_GIVEN RECORDS:_
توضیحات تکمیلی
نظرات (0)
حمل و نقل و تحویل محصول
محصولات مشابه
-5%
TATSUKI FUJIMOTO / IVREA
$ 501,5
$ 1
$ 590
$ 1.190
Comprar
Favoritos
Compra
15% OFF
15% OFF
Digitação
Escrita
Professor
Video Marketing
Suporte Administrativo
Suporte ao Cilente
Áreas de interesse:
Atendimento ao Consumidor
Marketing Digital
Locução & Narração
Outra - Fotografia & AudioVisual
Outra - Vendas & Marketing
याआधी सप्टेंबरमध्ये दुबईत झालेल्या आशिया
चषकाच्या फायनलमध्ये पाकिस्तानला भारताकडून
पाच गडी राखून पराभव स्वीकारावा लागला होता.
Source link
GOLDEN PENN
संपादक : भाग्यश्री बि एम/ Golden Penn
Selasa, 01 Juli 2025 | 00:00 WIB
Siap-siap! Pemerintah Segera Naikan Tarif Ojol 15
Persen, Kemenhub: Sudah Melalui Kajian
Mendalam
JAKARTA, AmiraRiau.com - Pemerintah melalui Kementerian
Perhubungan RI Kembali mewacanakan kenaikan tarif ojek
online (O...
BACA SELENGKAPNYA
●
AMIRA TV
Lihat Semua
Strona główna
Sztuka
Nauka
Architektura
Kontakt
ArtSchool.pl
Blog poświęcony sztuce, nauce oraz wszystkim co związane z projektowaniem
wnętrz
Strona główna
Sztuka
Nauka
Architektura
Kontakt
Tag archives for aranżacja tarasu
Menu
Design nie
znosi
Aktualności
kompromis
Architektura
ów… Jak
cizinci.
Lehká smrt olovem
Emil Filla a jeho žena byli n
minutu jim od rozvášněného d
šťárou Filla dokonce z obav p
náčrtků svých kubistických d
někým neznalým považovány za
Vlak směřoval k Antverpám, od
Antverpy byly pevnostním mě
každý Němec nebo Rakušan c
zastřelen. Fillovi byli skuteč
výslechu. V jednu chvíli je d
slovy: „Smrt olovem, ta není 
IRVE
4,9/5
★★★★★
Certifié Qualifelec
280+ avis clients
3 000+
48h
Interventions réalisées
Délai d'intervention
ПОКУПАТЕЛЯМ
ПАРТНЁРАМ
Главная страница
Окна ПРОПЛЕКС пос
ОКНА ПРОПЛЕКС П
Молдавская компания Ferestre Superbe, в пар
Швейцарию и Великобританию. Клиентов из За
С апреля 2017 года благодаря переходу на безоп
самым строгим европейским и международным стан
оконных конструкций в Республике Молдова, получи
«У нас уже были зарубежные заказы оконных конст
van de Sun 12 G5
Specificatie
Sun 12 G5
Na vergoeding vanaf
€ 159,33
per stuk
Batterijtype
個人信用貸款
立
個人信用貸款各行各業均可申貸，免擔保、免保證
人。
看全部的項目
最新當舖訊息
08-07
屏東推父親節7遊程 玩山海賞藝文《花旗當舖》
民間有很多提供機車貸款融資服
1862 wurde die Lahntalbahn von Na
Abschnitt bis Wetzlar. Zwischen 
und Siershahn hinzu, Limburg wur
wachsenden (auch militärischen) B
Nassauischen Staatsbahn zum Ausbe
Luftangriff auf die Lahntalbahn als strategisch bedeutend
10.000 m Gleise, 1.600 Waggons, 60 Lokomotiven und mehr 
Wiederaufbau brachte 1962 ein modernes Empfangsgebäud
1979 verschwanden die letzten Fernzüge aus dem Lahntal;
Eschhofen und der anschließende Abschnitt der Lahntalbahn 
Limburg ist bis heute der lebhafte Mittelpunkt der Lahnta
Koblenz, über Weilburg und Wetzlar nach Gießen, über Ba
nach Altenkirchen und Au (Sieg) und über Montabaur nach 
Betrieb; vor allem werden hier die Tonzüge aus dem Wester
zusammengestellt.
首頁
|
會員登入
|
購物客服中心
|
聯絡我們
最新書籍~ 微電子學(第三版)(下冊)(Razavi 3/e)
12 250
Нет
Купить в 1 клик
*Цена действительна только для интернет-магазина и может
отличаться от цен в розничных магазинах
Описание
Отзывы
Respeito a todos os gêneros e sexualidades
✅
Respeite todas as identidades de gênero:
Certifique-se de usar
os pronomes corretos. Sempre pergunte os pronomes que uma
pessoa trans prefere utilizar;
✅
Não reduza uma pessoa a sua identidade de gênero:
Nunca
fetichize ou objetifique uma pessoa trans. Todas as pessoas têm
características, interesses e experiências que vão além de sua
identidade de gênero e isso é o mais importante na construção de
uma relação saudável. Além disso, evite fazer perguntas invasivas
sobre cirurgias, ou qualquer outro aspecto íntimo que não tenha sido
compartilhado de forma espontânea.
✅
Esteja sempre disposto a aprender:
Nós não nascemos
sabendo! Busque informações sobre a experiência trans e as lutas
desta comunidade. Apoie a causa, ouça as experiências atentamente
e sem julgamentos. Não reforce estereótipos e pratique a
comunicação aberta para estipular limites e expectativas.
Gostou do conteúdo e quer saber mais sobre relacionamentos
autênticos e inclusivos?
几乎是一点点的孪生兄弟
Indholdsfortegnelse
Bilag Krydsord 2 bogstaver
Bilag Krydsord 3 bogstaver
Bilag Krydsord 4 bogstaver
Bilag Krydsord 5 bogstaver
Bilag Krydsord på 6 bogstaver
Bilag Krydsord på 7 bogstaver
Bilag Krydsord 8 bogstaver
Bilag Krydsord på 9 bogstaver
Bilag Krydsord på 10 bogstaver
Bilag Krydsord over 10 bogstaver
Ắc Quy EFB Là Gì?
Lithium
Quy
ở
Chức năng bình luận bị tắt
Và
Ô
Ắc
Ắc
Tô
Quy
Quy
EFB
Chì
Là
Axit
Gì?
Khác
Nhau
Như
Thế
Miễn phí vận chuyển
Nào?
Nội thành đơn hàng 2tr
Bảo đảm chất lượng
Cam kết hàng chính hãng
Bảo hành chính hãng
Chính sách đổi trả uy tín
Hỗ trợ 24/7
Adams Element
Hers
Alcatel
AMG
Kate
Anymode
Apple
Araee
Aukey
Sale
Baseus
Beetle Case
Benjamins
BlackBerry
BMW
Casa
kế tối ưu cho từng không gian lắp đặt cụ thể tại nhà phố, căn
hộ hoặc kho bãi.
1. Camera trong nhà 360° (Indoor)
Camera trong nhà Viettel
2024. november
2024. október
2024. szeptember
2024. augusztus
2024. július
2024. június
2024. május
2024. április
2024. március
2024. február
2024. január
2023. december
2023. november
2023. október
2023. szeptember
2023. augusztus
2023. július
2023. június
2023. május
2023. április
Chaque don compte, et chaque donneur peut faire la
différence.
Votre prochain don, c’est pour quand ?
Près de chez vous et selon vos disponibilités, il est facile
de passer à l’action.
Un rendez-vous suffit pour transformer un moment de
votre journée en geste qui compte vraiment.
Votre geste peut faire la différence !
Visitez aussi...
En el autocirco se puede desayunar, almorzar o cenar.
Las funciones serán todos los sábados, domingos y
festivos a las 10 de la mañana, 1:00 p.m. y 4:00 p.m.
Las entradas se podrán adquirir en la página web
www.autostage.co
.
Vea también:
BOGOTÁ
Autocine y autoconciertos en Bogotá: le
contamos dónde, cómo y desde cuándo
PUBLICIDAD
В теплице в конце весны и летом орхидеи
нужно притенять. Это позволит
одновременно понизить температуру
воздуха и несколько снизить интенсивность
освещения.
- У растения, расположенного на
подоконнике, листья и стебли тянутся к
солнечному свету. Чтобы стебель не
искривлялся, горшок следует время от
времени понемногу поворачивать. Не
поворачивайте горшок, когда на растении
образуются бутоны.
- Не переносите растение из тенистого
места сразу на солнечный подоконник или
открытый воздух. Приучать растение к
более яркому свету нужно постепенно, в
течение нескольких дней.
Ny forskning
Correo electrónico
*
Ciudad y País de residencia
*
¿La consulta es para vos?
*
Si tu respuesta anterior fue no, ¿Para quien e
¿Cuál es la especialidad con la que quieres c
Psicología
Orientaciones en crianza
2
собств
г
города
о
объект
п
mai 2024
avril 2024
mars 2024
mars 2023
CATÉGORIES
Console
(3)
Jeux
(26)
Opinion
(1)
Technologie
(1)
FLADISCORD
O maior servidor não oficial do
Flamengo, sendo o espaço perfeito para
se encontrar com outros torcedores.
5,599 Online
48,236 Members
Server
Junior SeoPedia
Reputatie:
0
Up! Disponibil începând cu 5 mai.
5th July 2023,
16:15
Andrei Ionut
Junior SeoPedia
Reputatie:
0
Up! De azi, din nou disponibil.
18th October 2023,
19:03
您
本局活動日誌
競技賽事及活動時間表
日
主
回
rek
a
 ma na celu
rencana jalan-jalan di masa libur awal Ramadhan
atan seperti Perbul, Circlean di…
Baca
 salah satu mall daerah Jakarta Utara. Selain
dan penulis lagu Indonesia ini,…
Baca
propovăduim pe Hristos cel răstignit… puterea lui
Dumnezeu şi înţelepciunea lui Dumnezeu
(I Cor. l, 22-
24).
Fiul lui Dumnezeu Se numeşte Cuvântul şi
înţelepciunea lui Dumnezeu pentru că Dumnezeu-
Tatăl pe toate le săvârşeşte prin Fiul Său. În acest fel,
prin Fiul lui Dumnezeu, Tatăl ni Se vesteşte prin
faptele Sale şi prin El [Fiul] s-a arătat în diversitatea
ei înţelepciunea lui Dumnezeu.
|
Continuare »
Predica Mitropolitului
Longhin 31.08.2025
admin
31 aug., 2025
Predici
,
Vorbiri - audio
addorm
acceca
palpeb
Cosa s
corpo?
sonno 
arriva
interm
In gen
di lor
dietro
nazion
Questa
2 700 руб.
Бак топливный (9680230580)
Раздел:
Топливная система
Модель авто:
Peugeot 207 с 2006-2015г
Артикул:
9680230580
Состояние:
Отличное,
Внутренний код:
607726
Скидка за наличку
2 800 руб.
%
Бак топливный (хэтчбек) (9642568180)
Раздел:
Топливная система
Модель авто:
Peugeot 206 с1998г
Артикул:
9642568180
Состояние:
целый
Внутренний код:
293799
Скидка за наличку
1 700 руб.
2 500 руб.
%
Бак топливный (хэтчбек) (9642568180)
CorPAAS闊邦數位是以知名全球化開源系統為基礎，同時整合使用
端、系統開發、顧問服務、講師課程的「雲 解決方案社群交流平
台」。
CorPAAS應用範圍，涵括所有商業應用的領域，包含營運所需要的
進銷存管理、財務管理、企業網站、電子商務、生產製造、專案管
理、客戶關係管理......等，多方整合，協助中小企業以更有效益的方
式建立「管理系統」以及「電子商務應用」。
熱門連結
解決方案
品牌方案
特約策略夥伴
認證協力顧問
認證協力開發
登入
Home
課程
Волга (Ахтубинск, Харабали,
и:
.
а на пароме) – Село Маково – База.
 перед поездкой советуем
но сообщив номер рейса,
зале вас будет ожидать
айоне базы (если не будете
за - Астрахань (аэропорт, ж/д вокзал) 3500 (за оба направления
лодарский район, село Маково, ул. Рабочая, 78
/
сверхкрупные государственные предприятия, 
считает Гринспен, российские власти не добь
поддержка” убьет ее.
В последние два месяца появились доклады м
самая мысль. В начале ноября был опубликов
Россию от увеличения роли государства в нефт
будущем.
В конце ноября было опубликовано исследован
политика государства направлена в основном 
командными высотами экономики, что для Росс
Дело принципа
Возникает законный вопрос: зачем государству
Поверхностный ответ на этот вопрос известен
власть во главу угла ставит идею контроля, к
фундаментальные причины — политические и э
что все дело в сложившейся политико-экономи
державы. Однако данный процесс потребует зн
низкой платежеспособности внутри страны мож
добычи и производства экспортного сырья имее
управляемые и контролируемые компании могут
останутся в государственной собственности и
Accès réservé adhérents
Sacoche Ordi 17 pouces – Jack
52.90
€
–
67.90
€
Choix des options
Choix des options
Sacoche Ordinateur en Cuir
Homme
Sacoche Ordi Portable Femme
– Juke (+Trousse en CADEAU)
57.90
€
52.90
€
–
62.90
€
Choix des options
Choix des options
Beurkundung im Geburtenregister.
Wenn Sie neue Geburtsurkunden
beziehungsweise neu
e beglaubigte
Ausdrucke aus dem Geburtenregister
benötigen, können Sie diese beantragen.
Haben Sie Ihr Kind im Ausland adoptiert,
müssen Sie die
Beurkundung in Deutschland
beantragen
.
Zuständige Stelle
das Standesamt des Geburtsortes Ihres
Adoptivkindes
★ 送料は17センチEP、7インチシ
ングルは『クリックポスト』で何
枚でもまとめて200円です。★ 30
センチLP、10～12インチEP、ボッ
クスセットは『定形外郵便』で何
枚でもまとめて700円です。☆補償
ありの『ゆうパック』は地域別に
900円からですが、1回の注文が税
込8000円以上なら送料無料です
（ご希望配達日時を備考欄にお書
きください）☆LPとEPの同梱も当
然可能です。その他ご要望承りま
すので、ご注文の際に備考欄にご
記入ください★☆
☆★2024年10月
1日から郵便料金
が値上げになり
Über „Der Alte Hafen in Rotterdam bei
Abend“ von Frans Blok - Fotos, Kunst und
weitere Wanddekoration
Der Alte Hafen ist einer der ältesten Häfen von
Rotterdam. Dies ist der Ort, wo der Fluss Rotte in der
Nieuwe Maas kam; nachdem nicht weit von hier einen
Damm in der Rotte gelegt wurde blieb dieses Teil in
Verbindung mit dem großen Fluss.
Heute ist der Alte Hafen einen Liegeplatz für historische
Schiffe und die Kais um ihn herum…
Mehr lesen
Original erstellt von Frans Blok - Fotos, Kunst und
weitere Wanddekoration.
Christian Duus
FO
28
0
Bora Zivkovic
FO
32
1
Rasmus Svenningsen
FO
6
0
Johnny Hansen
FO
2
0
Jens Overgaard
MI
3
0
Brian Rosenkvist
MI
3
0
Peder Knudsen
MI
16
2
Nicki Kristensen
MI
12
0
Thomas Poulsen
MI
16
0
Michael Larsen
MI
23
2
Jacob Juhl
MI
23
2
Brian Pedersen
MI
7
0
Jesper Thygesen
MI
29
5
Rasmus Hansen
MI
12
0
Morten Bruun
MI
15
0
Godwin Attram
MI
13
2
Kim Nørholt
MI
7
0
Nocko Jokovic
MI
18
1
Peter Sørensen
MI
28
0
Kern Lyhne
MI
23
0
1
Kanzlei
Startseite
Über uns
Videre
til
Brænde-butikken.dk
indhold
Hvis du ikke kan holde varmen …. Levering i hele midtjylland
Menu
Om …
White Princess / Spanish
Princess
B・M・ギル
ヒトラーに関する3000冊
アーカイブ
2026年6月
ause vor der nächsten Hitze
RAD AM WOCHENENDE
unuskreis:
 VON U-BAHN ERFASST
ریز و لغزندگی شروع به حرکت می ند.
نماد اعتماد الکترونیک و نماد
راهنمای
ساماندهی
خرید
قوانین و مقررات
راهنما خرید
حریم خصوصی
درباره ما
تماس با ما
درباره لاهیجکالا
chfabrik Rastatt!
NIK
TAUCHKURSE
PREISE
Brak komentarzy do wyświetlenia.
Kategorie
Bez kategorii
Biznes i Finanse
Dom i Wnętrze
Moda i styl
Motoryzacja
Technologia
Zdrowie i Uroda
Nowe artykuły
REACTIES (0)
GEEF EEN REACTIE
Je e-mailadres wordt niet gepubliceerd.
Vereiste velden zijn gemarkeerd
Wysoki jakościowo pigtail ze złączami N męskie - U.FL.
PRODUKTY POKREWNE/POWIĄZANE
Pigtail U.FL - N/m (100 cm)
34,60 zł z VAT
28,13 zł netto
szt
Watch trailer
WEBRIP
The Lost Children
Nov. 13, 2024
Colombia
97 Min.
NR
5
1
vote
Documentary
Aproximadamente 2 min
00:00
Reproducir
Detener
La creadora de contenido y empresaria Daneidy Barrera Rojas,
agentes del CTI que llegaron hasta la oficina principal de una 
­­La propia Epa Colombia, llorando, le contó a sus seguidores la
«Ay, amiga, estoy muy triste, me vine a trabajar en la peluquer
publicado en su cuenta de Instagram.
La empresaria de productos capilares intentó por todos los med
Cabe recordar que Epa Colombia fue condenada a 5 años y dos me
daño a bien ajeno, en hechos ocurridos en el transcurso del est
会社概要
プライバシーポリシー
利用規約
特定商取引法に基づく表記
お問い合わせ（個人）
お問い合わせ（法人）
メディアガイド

_TASK:_ Among the entries above, how many lines include the word "Blok"? Give the number with no comment.

_SOLVED EXERCISE:_ 2